The app selection here is pretty good, including popular apps such as Netflix and HBO Go. These are often promoted on the home screen, so easy to find and download, but anything else you’ll have to go looking for.
Apps are spread across 27 different categories, such as Movies & TV, News and Sports. There are literally thousands in total, but browsing them is hard due to slow load times and poor categorization. You’re better off searching by name, though that's also rather sluggish.
Quality control isn’t the best either – there are a lot of nonsense apps here that we can’t see appealing to anyone, and that you wouldn’t get on a properly curated app store.
The Toshiba remote that comes with this TV is pretty minimal and fairly lightweight, but not something that’s abnormally poor for the price point.
Unsurprisingly enough, it’s not dissimilar to Amazon’s Fire TV remotes. There’s a glossy ring in the center that functions as a four-way directional pad, and it’s surrounded with dedicated buttons for home, back, menu and media playback controls.
Another button lets you switch to live TV, while an up and down button lets you adjust volume.
Along the bottom are four app-specific buttons, for Prime Video, Netflix, HBO and PlayStation Vue, and at the top there’s a remote button for accessing Alexa. This is especially handy when searching for content and apps, because it eliminates the need to mess around with the sluggish keyboard.
The Toshiba uses direct LED backlighting with no local dimming, which results in some expected downfalls that considerably affect picture performance.
For example, we notice shadowing in the corners of the screen when displaying solid colours, indistinct edges to bright objects and deficiencies in both light blooming and backlight consistency that are hard to ignore.

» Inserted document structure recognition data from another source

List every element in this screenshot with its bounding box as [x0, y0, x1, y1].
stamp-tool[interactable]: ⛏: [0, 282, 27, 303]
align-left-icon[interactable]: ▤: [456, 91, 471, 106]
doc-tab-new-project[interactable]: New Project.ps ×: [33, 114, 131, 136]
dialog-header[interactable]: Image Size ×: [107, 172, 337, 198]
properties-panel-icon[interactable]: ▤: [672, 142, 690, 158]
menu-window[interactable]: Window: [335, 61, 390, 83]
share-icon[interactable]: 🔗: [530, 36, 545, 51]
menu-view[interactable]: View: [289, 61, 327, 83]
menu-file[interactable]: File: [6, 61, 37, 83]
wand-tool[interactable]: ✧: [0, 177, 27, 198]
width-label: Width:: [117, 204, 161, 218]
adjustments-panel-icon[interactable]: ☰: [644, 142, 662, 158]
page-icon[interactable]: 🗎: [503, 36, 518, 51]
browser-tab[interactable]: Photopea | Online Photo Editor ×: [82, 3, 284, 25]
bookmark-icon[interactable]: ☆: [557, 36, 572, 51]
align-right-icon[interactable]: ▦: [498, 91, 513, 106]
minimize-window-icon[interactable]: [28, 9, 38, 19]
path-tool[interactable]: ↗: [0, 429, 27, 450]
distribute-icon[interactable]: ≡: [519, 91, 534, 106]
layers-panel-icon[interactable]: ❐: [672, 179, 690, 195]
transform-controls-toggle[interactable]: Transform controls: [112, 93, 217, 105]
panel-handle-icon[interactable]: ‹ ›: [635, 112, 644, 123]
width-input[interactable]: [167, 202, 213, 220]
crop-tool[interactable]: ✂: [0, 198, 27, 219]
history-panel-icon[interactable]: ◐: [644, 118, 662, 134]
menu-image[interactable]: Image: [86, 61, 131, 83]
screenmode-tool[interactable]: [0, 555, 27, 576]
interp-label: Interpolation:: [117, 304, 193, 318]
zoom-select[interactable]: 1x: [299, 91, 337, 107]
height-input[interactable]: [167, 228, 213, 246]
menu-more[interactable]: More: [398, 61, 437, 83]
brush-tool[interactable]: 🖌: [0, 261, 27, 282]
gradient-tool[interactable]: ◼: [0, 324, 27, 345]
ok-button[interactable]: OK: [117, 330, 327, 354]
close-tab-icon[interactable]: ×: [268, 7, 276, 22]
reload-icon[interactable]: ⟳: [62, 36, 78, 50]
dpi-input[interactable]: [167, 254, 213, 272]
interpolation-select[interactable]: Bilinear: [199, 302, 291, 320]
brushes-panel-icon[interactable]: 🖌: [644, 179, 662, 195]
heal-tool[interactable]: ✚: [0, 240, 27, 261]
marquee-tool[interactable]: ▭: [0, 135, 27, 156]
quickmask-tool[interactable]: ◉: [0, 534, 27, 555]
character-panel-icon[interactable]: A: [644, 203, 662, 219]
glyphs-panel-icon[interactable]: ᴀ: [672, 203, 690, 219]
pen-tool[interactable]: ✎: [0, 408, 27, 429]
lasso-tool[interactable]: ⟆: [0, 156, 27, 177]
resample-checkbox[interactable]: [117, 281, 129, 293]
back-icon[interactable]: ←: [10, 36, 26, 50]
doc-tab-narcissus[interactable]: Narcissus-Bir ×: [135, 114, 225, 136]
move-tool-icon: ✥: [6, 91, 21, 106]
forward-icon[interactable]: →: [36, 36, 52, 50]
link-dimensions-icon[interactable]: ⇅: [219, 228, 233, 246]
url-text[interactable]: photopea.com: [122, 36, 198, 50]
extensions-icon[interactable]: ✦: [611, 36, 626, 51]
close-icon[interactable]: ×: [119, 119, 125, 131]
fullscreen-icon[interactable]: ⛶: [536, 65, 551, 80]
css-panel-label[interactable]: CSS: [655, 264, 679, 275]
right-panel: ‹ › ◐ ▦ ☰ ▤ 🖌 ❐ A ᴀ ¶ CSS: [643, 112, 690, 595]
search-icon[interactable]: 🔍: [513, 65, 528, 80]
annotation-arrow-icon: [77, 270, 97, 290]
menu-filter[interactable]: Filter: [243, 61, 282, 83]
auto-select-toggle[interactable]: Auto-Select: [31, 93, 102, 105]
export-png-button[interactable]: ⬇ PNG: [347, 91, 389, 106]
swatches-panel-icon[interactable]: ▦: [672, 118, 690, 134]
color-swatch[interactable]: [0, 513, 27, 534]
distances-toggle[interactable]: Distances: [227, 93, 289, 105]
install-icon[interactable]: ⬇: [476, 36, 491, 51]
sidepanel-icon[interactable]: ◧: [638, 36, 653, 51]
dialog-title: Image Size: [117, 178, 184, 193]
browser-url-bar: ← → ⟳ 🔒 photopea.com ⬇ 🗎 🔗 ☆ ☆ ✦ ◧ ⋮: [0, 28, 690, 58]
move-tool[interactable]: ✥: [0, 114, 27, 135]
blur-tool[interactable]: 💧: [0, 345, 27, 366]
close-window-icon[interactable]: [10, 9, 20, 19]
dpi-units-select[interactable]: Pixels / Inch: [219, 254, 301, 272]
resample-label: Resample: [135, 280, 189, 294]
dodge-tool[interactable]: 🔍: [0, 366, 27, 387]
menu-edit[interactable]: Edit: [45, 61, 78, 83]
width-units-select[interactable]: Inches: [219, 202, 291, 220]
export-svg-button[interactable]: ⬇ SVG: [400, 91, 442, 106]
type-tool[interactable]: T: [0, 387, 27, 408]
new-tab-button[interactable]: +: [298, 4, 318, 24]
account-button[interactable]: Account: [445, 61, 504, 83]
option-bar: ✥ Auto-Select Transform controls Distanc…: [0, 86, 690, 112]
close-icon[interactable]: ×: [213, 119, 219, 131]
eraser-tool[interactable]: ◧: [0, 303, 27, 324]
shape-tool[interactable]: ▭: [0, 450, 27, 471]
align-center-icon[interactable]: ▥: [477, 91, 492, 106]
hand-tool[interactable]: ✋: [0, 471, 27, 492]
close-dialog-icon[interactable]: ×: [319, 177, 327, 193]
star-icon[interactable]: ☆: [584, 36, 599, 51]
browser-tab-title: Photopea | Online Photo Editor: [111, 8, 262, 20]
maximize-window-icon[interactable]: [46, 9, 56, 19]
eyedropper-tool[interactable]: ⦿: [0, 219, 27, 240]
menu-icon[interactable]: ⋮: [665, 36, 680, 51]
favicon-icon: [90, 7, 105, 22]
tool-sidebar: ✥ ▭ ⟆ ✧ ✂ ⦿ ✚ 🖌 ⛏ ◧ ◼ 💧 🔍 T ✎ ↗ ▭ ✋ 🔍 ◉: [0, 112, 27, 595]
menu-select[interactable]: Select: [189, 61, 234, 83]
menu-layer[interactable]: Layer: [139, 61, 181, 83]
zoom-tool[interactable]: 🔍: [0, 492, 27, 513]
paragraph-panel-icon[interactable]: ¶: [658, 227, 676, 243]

The unwanted blooming is unmissable in scenes from Blade Runner 2049, for example, with a halo of unwanted light surrounding a brightly lit doorway at the end of a dark hallway.
It's similarly noticeable in Spider-Man: Homecoming when a gang armed with alien weapons holds up a bank branch, their glowing, purple energy beams punctuating the action. While these beams should be well defined and impactful, a faint glow surrounds them instead, the result of the Toshiba's less precise backlighting.
At this price, it’s nice to see the Toshiba offering HDR support, with compatibility for HDR10 but not Dolby Vision. There’s no HDR10+ support either, which seems like a missed opportunity considering Amazon Prime Video is currently one of the few sources of HDR10+ content.
That said, what is on offer here performs well, and the HDR support provides excellent midtones, with plenty of subtle detail in shadowy and dimly lit scenes. It’s not perfect, but it’s still a significant step up in quality from standard dynamic range.
Viewing angles leave a lot to be desired though. You’ll find colour shifting at just 30 degrees off center, but vertical viewing angles are worse, with significant color issues when you’re stood up compared to sat down.
Color accuracy isn’t this TV’s strong point anyway. While colors manage to be rich and punchy, despite only middle-of-the-road brightness, they’re pretty inaccurate, and off-axis viewing makes this worse still.
There are dual 10-watt speakers with DTS sound on board here, but while they go loud, the quality of what they produce isn’t great.
Bass is non-existent due to a lack of subwoofer, but at the other end of the scale, treble is also muffled and indistinct. If you buy this TV, it's essential that you also add a soundbar.
The 55LF621U19 may offer a better picture than the original Westinghouse Fire Edition TV, but the improvements in picture quality — adding HDR support and improving the color accuracy — don't do enough to give this TV the nod.
As long as Amazon sticks to the more budget-tier TVs as the home for its Fire TV platform, it seems likely that they will continue to fall behind in the performance that we want from a TV we recommend.
And that’s a shame. Because for all the quirks the Fire TV platform has, it’s a solid performer. It’s just the hardware that lets it down.